=== Begin Enclosure ===

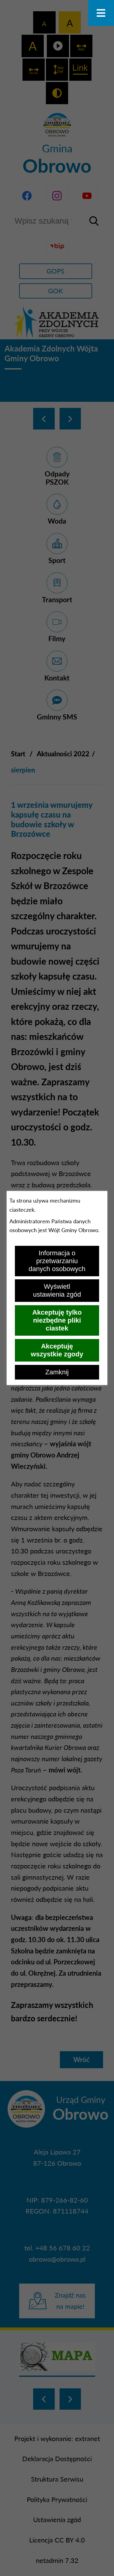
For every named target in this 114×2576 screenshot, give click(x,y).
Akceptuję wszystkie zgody (57, 1350)
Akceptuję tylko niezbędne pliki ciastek (57, 1320)
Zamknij (57, 1372)
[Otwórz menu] (101, 13)
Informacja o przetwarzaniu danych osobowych (57, 1261)
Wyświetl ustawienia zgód (57, 1290)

=== End Enclosure ===

TASK BRIEF
Output the whole of the data, unchanged; keep the pictures out.

SOLUTION TO THE PROBLEM
For every named target in this 114×2576 screenshot, give click(x,y).
Akceptuję wszystkie zgody (57, 1350)
Akceptuję tylko niezbędne pliki ciastek (57, 1320)
Zamknij (57, 1372)
[Otwórz menu] (101, 13)
Informacja o przetwarzaniu danych osobowych (57, 1261)
Wyświetl ustawienia zgód (57, 1290)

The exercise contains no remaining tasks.